Better ways to respond to sticky teenage blunders

He crashes the Camry
Once the adrenaline of near tragedy passes and everybody knows that cars don’t matter, people do, seize the teaching moment. Ask him to describe the accident in detail, and listen as he does. If he says anything, anything at all, to suggest that the crack-up was the other guy’s fault—this jerk cut me off; the putz didn’t signal—be crystal clear with him that it was his fault. Why? Because he forgot rule number one of safe driving, the one you told him 47 times: Assume that every other driver is a reckless incompetent, a split second from doing something dangerous. Make him raise his hand and vow to drive with that kind of caution. If he barks at all, tell him you’ll cancel his insurance so fast, the agent will need an airbag.

She flunks chemistry
You’ll want to start ranting, prophesying a life in hopeless uneducated squalor.
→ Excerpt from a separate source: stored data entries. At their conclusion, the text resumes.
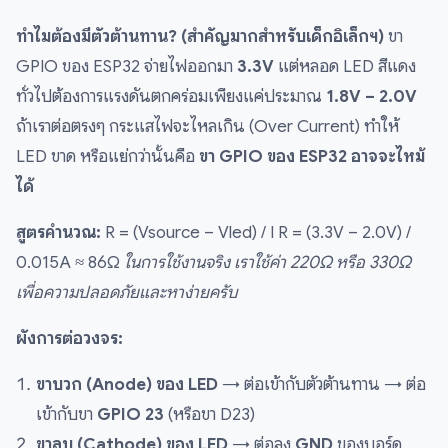
ทำไมต้องมีตัวต้านทาน? (สำคัญมากสำหรับเด็กอิเล็กฯ)
ขา
GPIO ของ ESP32 จ่ายไฟออกมา
3.3V
แต่หลอด LED สีแดง
ทั่วไปต้องการแรงดันตกคร่อมเพียงแค่ประมาณ
1.8V – 2.0V
ถ้าเราต่อตรงๆ กระแสไฟจะไหลเกิน (Over Current) ทำให้
LED ขาด หรือแย่กว่านั้นคือ
ขา GPIO ของ ESP32 อาจจะไหม้
ได้
สูตรคำนวณ:
R = (Vsource – Vled) / I R = (3.3V – 2.0V) /
0.015A ≈ 86Ω
ในการใช้งานจริง เราใช้ค่า 220Ω หรือ 330Ω
เพื่อความปลอดภัยและหาง่ายครับ
ผังการต่อวงจร:
ขาบวก (Anode) ของ LED
→ ต่อเข้ากับตัวต้านทาน → ต่อ
เข้ากับขา
GPIO 23
(หรือขา D23)
ขาลบ (Cathode) ของ LED
→ ต่อลง
GND
ของบอร์ด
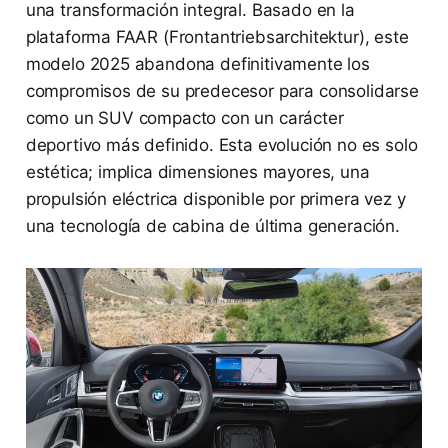
una transformación integral. Basado en la
plataforma FAAR (Frontantriebsarchitektur), este
modelo 2025 abandona definitivamente los
compromisos de su predecesor para consolidarse
como un SUV compacto con un carácter
deportivo más definido. Esta evolución no es solo
estética; implica dimensiones mayores, una
propulsión eléctrica disponible por primera vez y
una tecnología de cabina de última generación.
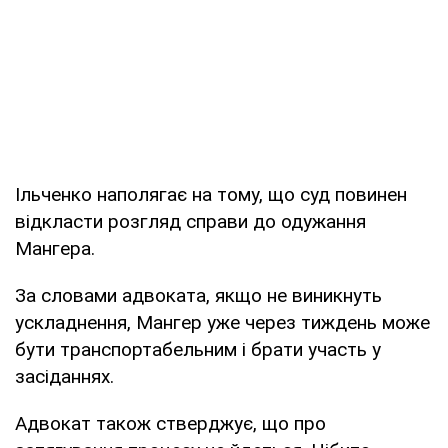
Ільченко наполягає на тому, що суд повинен
відкласти розгляд справи до одужання
Мангера.
За словами адвоката, якщо не виникнуть
ускладнення, Мангер уже через тиждень може
бути транспортабельним і брати участь у
засіданнях.
Адвокат також стверджує, що про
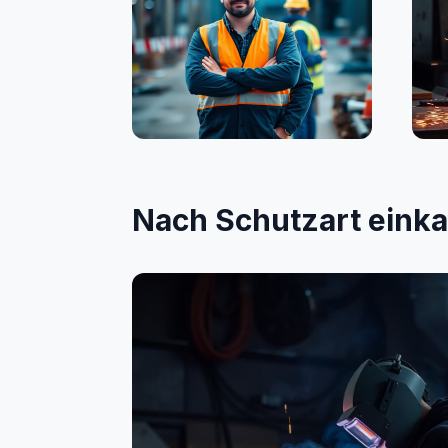
Bauwesen
Sc
Nach Schutzart eink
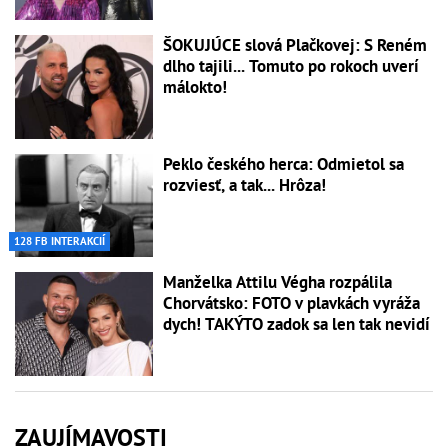
ŠOKUJÚCE slová Plačkovej: S Reném
dlho tajili... Tomuto po rokoch uverí
málokto!
Peklo českého herca: Odmietol sa
rozviesť, a tak... Hrôza!
128 FB INTERAKCIÍ
Manželka Attilu Végha rozpálila
Chorvátsko: FOTO v plavkách vyráža
dych! TAKÝTO zadok sa len tak nevidí
ZAUJÍMAVOSTI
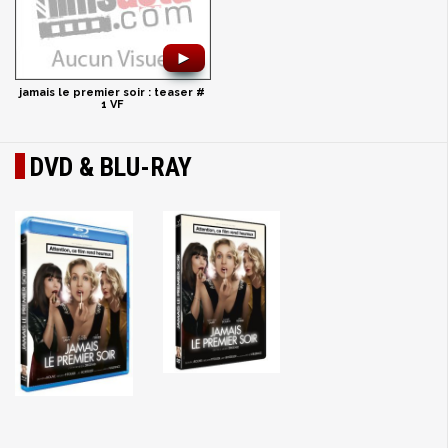
►
jamais le premier soir : teaser #
1 VF
DVD & BLU-RAY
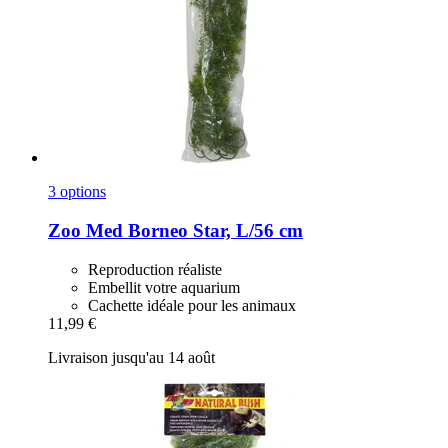
3 options
Zoo Med
Borneo Star, L/56 cm
Reproduction réaliste
Embellit votre aquarium
Cachette idéale pour les animaux
11,99 €
Livraison jusqu'au 14 août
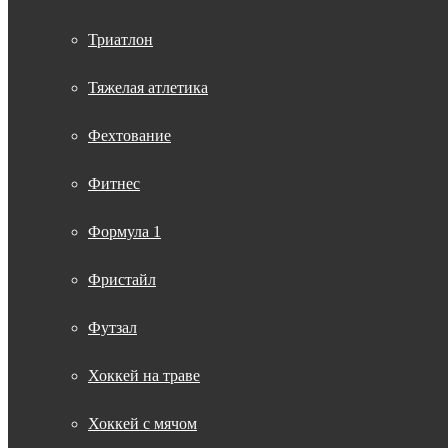
Триатлон
Тяжелая атлетика
Фехтование
Фитнес
Формула 1
Фристайл
Футзал
Хоккей на траве
Хоккей с мячом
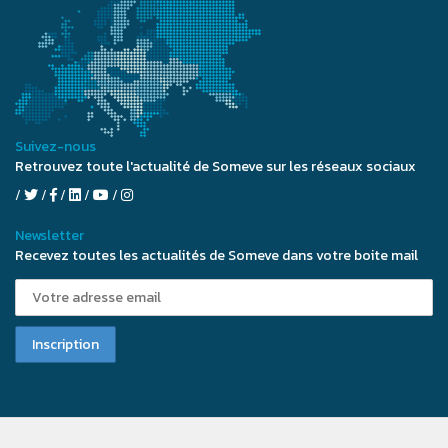
Suivez-nous
Retrouvez toute l'actualité de Someve sur les réseaux sociaux
Newsletter
Recevez toutes les actualités de Someve dans votre boite mail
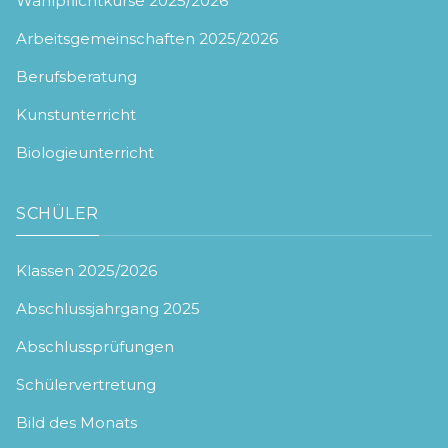
Wahlpflichtkurse 2025/2026
Arbeitsgemeinschaften 2025/2026
Berufsberatung
Kunstunterricht
Biologieunterricht
SCHÜLER
Klassen 2025/2026
Abschlussjahrgang 2025
Abschlussprüfungen
Schülervertretung
Bild des Monats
But resist the temptation to “commodify” everything. Princeton University religion professor Cornel West uses that word to describe capitalism’s insistence on seeing value through the lens of utility and thereby underestimating elusive things of immeasurable worth. Oh, you’re allowed to care about chemistry—in fact, you’re obliged to—but fight tunnel-vision focus on get-ahead-in-life issues, like schoolwork, hygiene, manners. Position yourself as enlightened by selling out other dads thusly: “You know, lots of fathers see their kids only as achievement machines. Not me. I see you in all your glory, baby.” When she knows that her failure in chemistry can’t dampen your underlying enthusiasm about her, she’ll be way more open to figuring out the intricacies of covalent bonds.

He misses curfew
You’re entitled to be angry, and there should be consequences for his getting home late, but avoid the common mistake of emotionally checking out for a few days after the argument. Often, a dad will give the silent treatment until he or his son tosses a baseball observation across the ice between them. It’s wrong to disappear. A grown man ought to be clever enough to be angry without making a young man feel marginalized.